Ch.6 - Recognizing a Pleural Effusion Flashcards
Approx. …L of fluid will cause opacification of the entire hemithorax in an adult.
2L.
Subpulmonic effusions:
Most pleural effusions begin life collecting in the pleural space between the hemidiaphragm and the base of the lung –> These are called subpulmonic effusions.
As the amount of fluid increases, it forms a … shape on the upright frontal chest radiograph due to the natural elastic recoil properties of the lung.
Meniscus.
Loculated effusions:
With pleural adhesions (usually from old infection or hemothorax) the fluid may assume unusual appearances or occur in atypical locations. Such effusions are said to be loculated.
Pseudotumor:
It is a type of effusion that occurs in the fissures of the lung (mostly the MINOR fissure) and is most frequently 2o to CHF.
It clears when the underlying failure is treated.
Laminar effusions:
Are best recognized at the lung base just above the costophrenic angles on the frontal projection and most often occur as a result of either CHF or lymphangitic spread of malignancy.
A hydropneumothorax:
Consists of both air and increased fluid in the pleural space and is recognizable on an upright view of the chest by a straight, air-fluid interface rather than the typical meniscus shape of pleural fluid alone.
Pleural fluid is produced primarily at the … pleura?
PARIETAL
Pleural fluid is resorbed at the … pleura + by LYMPHATIC drainage through the … pleura.
visceral, parietal.
How can atelectasis cause a pleural effusion?
Via decreased pressure in the pleural space.
MCC of an EXUDATE pleural effusion is?
Malignancy
Hemothorax?
Has a fluid Ht >50% of blood Ht.
SLE pleural effusions - Which side?
Usually BILATERAL, but when UNILATERAL, the effusions are usually LEFT-SIDED.
3 conditions that can produce effusions on EITHER side, but are usually UNILATERAL?
- TB, and other infectious agents, including viruses.
- Pulmonary thromboembolic disease.
- Trauma.
Diseases that usually produce LEFT-SIDED effusions?
- Pancreatitis.
- Distal thoracic duct obstruction.
- Dressler.
Diseases that usually produce RIGHT-SIDED effusions?
- Abdominal disease related to the liver or ovaries (Meigs syndrome).
- RA - Effusion unchanged for years.
- Proximal thoracic duct obstruction.
Dressler syndrome presentation?
Typically occurs 2-3 weeks after a transmural MI producing:
- Left pleural effusion.
- Pericardial effusion.
- Patchy airspace disease at the left lung base.

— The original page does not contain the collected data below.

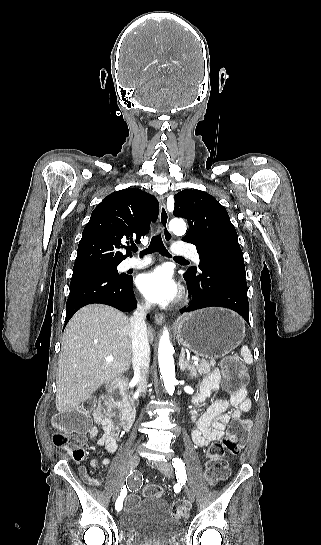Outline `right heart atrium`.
I'll list each match as a JSON object with an SVG mask.
<instances>
[{
    "instance_id": "right-heart-atrium-1",
    "label": "right heart atrium",
    "mask_w": 321,
    "mask_h": 545,
    "mask_svg": "<svg viewBox=\"0 0 321 545\" xmlns=\"http://www.w3.org/2000/svg\"><path fill=\"white\" fill-rule=\"evenodd\" d=\"M138 306H139V308H141L142 310H148V309H149V305H148L147 303H145V302H141V301H140V302L138 303Z\"/></svg>"
}]
</instances>
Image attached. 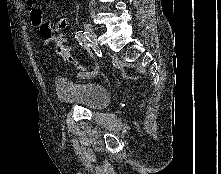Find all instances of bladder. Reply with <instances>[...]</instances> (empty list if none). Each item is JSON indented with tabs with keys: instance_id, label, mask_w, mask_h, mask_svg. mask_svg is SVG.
<instances>
[{
	"instance_id": "31cf9c89",
	"label": "bladder",
	"mask_w": 221,
	"mask_h": 174,
	"mask_svg": "<svg viewBox=\"0 0 221 174\" xmlns=\"http://www.w3.org/2000/svg\"><path fill=\"white\" fill-rule=\"evenodd\" d=\"M56 99L63 104L79 105L91 110L103 109L110 103L108 88L94 80H72L58 76L55 80Z\"/></svg>"
}]
</instances>
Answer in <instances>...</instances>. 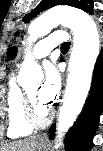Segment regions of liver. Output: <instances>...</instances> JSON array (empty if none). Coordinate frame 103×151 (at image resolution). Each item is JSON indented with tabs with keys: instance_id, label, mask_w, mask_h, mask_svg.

How much pleural fluid is needed for the POSTERIOR costophrenic SULCUS to be blunted?
75mL.
When the effusion reaches about … mL in size, its blunts the lateral costophrenic angle, visible on the frontal CXR.
300mL.
Pitfall about blunting of the costophrenic angles?
Pleural THICKENING caused by FIBROSIS can also produce blunting of the costophrenic angle.
Solution for the pitfall about blunting of the costophrenic angle due to pleural thickening?
- Scarring sometimes produces a characteristic SKI-SLOPE appearance of blunting, UNLIKE the meniscoid appearance of a pleural effusion.
- Pleural thickening will NOT change in location with a change in patient position, as most effusions will.
Right-sided subpulmonic effusion - FRONTAL view:
- Highest point of the APPARENT* hemidiaphragm is displaced more LATERALLY than the highest point of a normal hemidiaphragm would be.
- More difficult to recognize due to liver.
Right-sided subpulmonic effusions - Lateral view?
Posteriorly, the APPARENT* hemidiaphragm has a curved arc, but as it meets the junction with the major fissure –> Assumes a flat edge that drops sharply to the anterior chest wall.
Left-sided pleural effusions - Frontal view?
- Distance between the stomach bubble and the apparent LEFT hemidiaphragm is increased (normally only about 1cm from top of stomach bubble to bottom of aerated left lower lobe).
- Highest point of the apparent hemidiaphragm is displaced more LATERALLY than the highest point of a NORMAL hemidiaphragm would be.